Google Groups no longer supports new Usenet posts or subscriptions. Historical content remains viewable.
Dismiss

Riemann hypothesis proved by Luis de Branges?

1 view
Skip to first unread message

Stein A. Stromme

unread,
Nov 5, 1996, 3:00:00 AM11/5/96
to

Right now I'm leafing through a 42-page paper by Luis de Branges
titled "A proof of the Riemann Hyptothesis". There is also a 23-page
companion "Apology for the proof of the Riemann hypothesis",
containing some autobiography and history of the problem.

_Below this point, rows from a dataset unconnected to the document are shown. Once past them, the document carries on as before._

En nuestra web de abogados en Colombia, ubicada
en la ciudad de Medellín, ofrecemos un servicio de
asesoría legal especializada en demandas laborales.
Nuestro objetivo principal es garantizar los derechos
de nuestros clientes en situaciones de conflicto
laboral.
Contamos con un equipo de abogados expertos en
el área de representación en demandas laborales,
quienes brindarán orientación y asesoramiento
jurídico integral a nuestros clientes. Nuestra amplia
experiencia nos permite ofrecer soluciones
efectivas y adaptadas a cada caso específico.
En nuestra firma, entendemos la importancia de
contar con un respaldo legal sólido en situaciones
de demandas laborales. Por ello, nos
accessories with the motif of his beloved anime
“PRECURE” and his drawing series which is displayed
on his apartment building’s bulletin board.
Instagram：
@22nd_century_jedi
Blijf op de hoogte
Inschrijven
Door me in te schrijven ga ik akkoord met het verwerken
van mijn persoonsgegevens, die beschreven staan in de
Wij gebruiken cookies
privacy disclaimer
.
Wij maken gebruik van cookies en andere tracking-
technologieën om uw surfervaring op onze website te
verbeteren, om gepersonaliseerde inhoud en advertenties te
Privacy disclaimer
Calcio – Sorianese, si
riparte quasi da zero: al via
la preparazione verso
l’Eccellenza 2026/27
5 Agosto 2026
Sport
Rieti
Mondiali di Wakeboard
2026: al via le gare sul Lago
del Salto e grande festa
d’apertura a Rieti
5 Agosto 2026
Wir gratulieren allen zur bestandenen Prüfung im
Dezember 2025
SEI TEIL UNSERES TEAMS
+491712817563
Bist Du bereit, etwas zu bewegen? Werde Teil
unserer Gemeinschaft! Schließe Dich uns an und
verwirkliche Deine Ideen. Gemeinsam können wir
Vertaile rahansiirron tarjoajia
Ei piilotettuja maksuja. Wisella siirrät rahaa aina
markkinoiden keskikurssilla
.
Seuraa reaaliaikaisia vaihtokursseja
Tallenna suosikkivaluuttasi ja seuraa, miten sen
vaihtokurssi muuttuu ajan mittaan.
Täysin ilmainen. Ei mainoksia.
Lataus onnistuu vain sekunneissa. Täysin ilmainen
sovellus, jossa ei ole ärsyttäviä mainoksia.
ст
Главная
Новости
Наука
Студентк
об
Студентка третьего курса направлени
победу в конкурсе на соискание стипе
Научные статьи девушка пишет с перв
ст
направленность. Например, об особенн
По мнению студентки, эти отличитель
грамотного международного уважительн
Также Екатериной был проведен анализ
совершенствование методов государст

My research field is far removed from de Branges' (my mathematical
ability even more so :-). Given the importance of the problem, I find
it strange that there has been no comment on s.m.r. What is the word
of the analysis experts? de Branges had some difficulty getting his
proof of the Bieberbach conjecture accepted, as I recall.

--
Stein A. Stromme --- Matematisk institutt, Universitetet i Bergen
epost: str...@mi.uib.no telefon: 5558 4825 telefax: 5558 9672


Benjamin Lotto

unread,
Nov 5, 1996, 3:00:00 AM11/5/96
to

What are the dates on the manuscripts? If this is recent, I'd like to see
a copy.

In article <wwram8k...@wessel.mi.uib.no>, str...@mi.uib.no (Stein A.
Stromme) wrote:

------------------------------------------------------------------
Benjamin Lotto *
Department of Mathematics * e-mail: bel...@vassar.edu
Vassar College, Box 349 * phone: 914-437-7180
124 Raymond Avenue * fax: 914-437-7065
Poughkeepsie, NY 12601 *
-------------------------------------------------------------------
WWW: <http://math.vassar.edu/faculty/lotto/lotto.html>
My PGP public key can be found on my WWW page.


Timothy Chow

unread,
Nov 6, 1996, 3:00:00 AM11/6/96
to

In article <wwram8k...@wessel.mi.uib.no>, str...@mi.uib.no (Stein A.
Stromme) wrote:

> My research field is far removed from de Branges' (my mathematical
> ability even more so :-). Given the importance of the problem, I find
> it strange that there has been no comment on s.m.r. What is the word
> of the analysis experts? de Branges had some difficulty getting his
> proof of the Bieberbach conjecture accepted, as I recall.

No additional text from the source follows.